Each neural network layer is a "feature transformation". (Ref)

A deep neural network where there is no activation function in any neuron is just a linear function. For example, in the below figures this is explained for the case of two-layer network. For more layers the reasoning is similar. (Ref)

Hierarchical Feature Learning

Using stacked layers, researchers noticed that neural networks are able to learn hierarchies of features. Each layer seemed to be learning something more complex than the last. And this was the motivation for making neural networks deep, and that's why this field is called deep learning. (Ref)

Deep learning learns hierarchical structures and levels of representation and abstraction to understand the patterns of data that come from various source types, such as images, videos, sound, and text.

This concept is shown in the following figures for image data (Ref):



Automatic Feature Engineering

One of the biggest advantages of deep learning is its ability to automatically learn feature representation at multiple levels of abstraction. This allows a system to learn complex functions mapped from the input space to the output space without many dependencies on human-crafted features. Also, it provides the potential for pre-training, which is learning the representation on a set of available datasets, then applying the learned representations to other domains.

Now, why automatic feature engineering is important? Imagine that you want to learn a nonlinear function such as a circle. You have two options: The first option is to use a simple learning model (e.g. linear classification model) but through feature engineering pass complicated forms of features as input features. For example, we can pass the quadratic terms of features as new features. This is called feature engineering. This becomes for example:


\(\hat{y}=w_1 x_1 + w_2 x_2 + w_3 x_1^2 + w_4 x_2^2 + w_5 x_1 x_2\)

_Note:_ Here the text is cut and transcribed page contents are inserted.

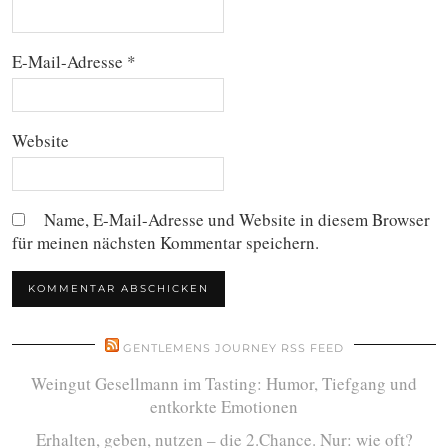
E-Mail-Adresse
*
Website
Name, E-Mail-Adresse und Website in diesem Browser
für meinen nächsten Kommentar speichern.
GENTLEMENS JOURNEY RSS FEED
Weingut Gesellmann im Tasting: Humor, Tiefgang und
entkorkte Emotionen
Erhalten, geben, nutzen – die 2.Chance. Nur: wie oft?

Note that the original features are $x_1$ and $x_2$, but we added the quadratic terms $x_1^2, x_2^2$, and $x_1 x_2$ , and so that we are able to use the linear regression model but are able to catch the quadratic terms! The result would be something like the following:



Now note that this is very troublesome and requires strong domain knowledge, something that is not available all the time. Also, there are too many possibilities for the features. For example, a key feature might be in the form of $sin (x_1 + x_2^4)$. To capture this feature in this approach (using simple learning model, feeding engineered features) we have to consider a long list of features, that in practice is not possible.

A second approach is to use complicated model that can learn features automatically (i.e. deep neural networks) to do this automatically.

Note that prior to deep learning, some applications such as building image classifiers for long cancer detection were done only by experts in that field because they could only perform the feature engineering (i.e. only they know what is important to pass it as input features through feature engineering). But with the development of the deep learning and due to the automatic feature engineering in deep learning, many new developments in that area is done by researchers from other fields that do not have expert domain knowledge of that field. Deep learning allows people who are not too many experts to build models. Nowadays non-radiologist can build a state of the art image classifiers for medical diagnosis. (Ref)

Note that feature engineering still can help deep learning boost its performance. well-crafted nonlinear features could take the burden off nonlinear models such as deep learning. However, for the case of deep learning, the importance of the feature engineering is less than that of other nonlinear models.